It aims to offer a concise, strategic approach to the exam, based on common entities as the likely targets for the exam and the practical limits of what standardized patients can play.


The clinical presentations in this resource come from the objectives for the exam set by the Medical Council of Canada (MCC). (The MCC publishes its clinical presentations online under its “medical expert” objectives: use the search term Medical Council of Canada medical expert in your browser.)

The resource unpacks each clinical presentation in a series of standard sections.


The MCC outlines a particular focus for most of its clinical presentations, which this section summarizes.


The MCC lists causal conditions for each clinical presentation, which are presented in this section as an edited and expanded differential diagnosis.

The differential diagnosis is edited (lightly) to exclude uncommon entities.

It is expanded to describe the common presentations of the remaining entities (except where, occasionally, these entities are self-explanatory and need no expansion).

So, this section presents the common clinical evidence for the common entities in the MCC’s list of causal conditions.

The MCC notes in each clinical presentation that its list of causal entities is not exhaustive. These lists do, however, show the MCC’s priorities for the exam—which is why this resource follows them closely.


This section describes the elements likely to shape a patient encounter for each clinical presentation, including the likely scenario and the likely tasks. The tasks can include history, physical exam, investigations, or management. Most clinical presentations could engage any of these tasks, so generally this part covers all of them each time.

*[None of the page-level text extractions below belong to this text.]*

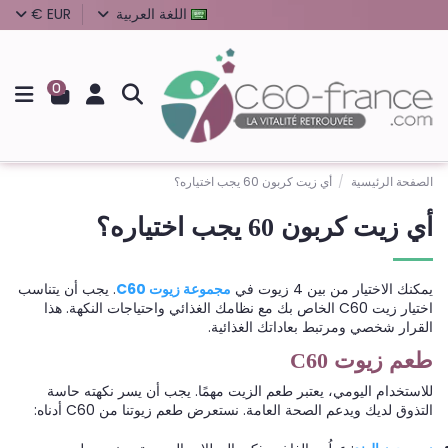
اللغة العربية
EUR €
0
الصفحة الرئيسية
أي زيت كربون 60 يجب اختياره؟
أي زيت كربون 60 يجب اختياره؟
يمكنك الاختيار من بين 4 زيوت في
مجموعة زيوت C60
. يجب أن يتناسب
اختيار زيت C60 الخاص بك مع نظامك الغذائي واحتياجات النكهة. هذا
القرار شخصي ومرتبط بعاداتك الغذائية.
طعم زيوت C60
للاستخدام اليومي، يعتبر طعم الزيت مهمًا. يجب أن يسر نكهته حاسة
التذوق لديك ويدعم الصحة العامة. نستعرض طعم زيوتنا من C60 أدناه:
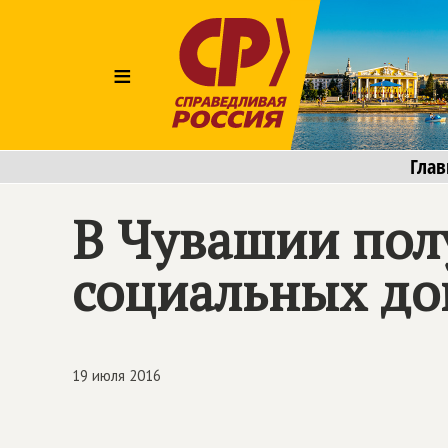
≡
Глав
В Чувашии пол
социальных до
19 июля 2016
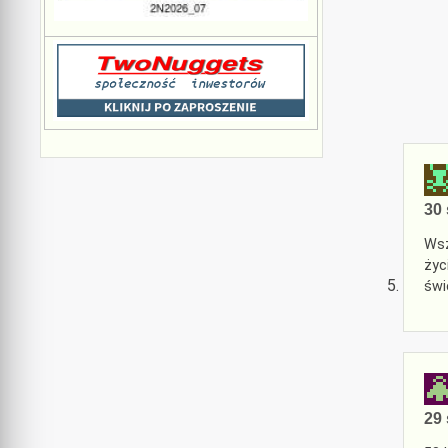
30 
Wsz
życ
świ
29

In clinical presentations where the MCC identifies emergency management as the focus, the resource unpacks steps for emergency management.

This section also sometimes includes “pearls”: particular advice gleaned from experience in clinical practice.




The Medical Council of Canada reports several common clinical- exam errors, including:

  • not recognizing urgent presentations
  • peppering patients with closed-ended, yes-no questions
  • not listening for, or looking for, evidence to rule out differential diagnoses
  • counselling patients with rote, directive, generic information


This resource helps you overcome these common errors by:

  • summarizing the MCC’s objectives for each clinical presentation, which highlight when urgent presentations are at issue, and unpacking steps in emergency management where relevant
  • modelling open-ended questions
  • clarifying diagnostic goals for history taking, physical exams, and investigations
  • modelling approaches to counselling that target the particular situation of patients and enable them to make their own, informed decisions



You can read about the format of the MCCQE Part II on the MCC’s website.

The exam takes place over 2 days and involves a series of encounters with standardized patients. An examiner is present during each encounter (you should ignore the examiner, except when the examiner speaks to you).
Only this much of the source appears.